Et très cyniquement, Français d’abord de conclure : « D’ici à ce qu’on nous démontre bientôt que le cas Dieudonné est du ressort de la psychiatrie et qu’il est urgent de l’interner, lui et ses propos « fous » et « délirants »…



Le 9 mars 2005, Français d’abord cite les propos de Dieudonné lorsque celui prend la défense de Bruno Gollnisch.
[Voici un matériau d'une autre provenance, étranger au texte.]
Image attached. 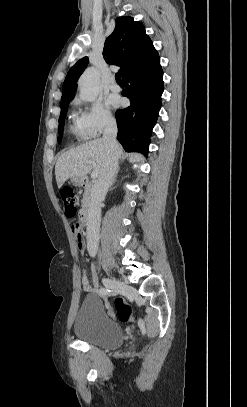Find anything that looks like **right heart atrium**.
<instances>
[{"label": "right heart atrium", "mask_w": 247, "mask_h": 407, "mask_svg": "<svg viewBox=\"0 0 247 407\" xmlns=\"http://www.w3.org/2000/svg\"><path fill=\"white\" fill-rule=\"evenodd\" d=\"M81 105L80 100H76ZM76 124L84 138H95L103 131L114 125V117L110 111L98 100H94L84 108H79L75 115Z\"/></svg>", "instance_id": "d8ad5b80"}]
</instances>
Pour Français d’abord, « Dieudonné n’a pas molli » et parle de « liberté d’esprit ». Le 25 mars, Français d’abord s’étonne néanmoins que « certains journalistes manifestent une monomanie qui les a poussé à interroger le Délégué général du FN sur « l’affaire Dieudonné.»

Garde Franque :

Dans un éditorial du mois de mars, le site Internet de Garde Franque (qui est apparemment hébergé en Russie), -mouvement catholique (d’extrême droite) de formation politique nationaliste et contre-révolutionnaire- se demande si Dieudonné, lorsqu’il a été agressé par quatre personnes en Martinique, a bel et bien échappé à un « attentat pour avoir trop parlé (des juifs) et pas assez écouté les appels au calme de ses amis artistes. »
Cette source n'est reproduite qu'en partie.